En en France ? L'ombre du Palais-Bourbon offrira-t-elle une irresponsabilité éternelle aux régnants, à leurs ducs et leurs barons ?

"Les Français essayent de faire croire qu'il n'y a rien de spécial" dans le comportement de Dominique Strauss-Kahn, "What the French are trying to do is make it sound like it's nothing special", selon "Kirk", commentateur sur le blog d'Art Goldhammer.

"Les Français", je trouve que c'est trop dire. Comme l'explique bien Adam Gopnik, également cité par Art, la ligne jaune est la même en France qu'aux États-Unis, c'est la violence envers autrui.

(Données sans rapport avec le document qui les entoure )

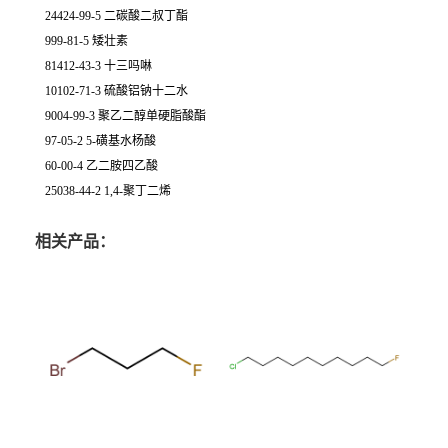
24424-99-5 二碳酸二叔丁酯
999-81-5 矮壮素
81412-43-3 十三吗啉
10102-71-3 硫酸铝钠十二水
9004-99-3 聚乙二醇单硬脂酸酯
97-05-2 5-磺基水杨酸
60-00-4 乙二胺四乙酸
25038-44-2 1,4-聚丁二烯
相关产品：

Mais "les Français" admettent, généralement, que l'on flirte avec la ligne jaune, que l'on fasse allusion au sexe d'une façon qui serait considérée aux États-Unis comme du harcèlement. Tout le monde sait, et c'était publié[1], que DSK se comportait ainsi. C'était considéré comme son principal défaut (j'en discutais, encore vendredi, avec une étrangère engagée en politique dans son pays).

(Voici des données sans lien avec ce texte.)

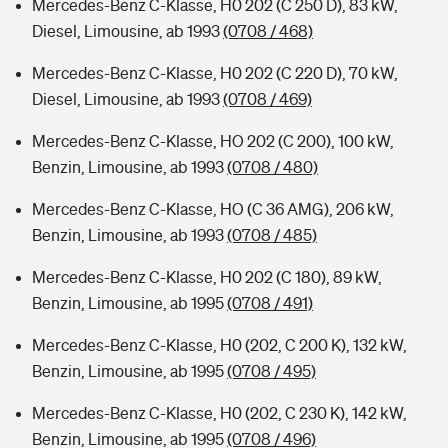
Mercedes-Benz C-Klasse, H0 202 (C 250 D), 83 kW,
Diesel, Limousine, ab 1993
(0708 / 468)
Mercedes-Benz C-Klasse, H0 202 (C 220 D), 70 kW,
Diesel, Limousine, ab 1993
(0708 / 469)
Mercedes-Benz C-Klasse, HO 202 (C 200), 100 kW,
Benzin, Limousine, ab 1993
(0708 / 480)
Mercedes-Benz C-Klasse, HO (C 36 AMG), 206 kW,
Benzin, Limousine, ab 1993
(0708 / 485)
Mercedes-Benz C-Klasse, H0 202 (C 180), 89 kW,
Benzin, Limousine, ab 1995
(0708 / 491)
Mercedes-Benz C-Klasse, H0 (202, C 200 K), 132 kW,
Benzin, Limousine, ab 1995
(0708 / 495)
Mercedes-Benz C-Klasse, H0 (202, C 230 K), 142 kW,
Benzin, Limousine, ab 1995
(0708 / 496)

Cela explique pourquoi certains Français ont soupçonné, ou espéré, que DSK aurait eu au Sofitel un comportement "inadéquat" peut-être, mais… pas celui décrit dans la plainte.

Cela explique aussi pourquoi certains Français soupçonnaient un DSK "trop faible" pour se contrôler, d'être tombé dans un piège, réagissant à quelque comportement d'un agent provocateur stipendié par des ennemis politiques… après tout, ce genre de choses existe.

Mais d'autres Français, dont des leaders politiques, se sont souciés dès le départ de "cette jeune femme et des femmes en général".

Et tous les Français reconnaissent qu'une tentative de viol n'a rien à voir avec la séduction ou le libertinage.


Alors maintenant, on va se demander : comment cela est-il possible ?

Comment le favori de la présidentielle aurait-il pu se comporter de cette façon criminelle (si c'est le cas) ?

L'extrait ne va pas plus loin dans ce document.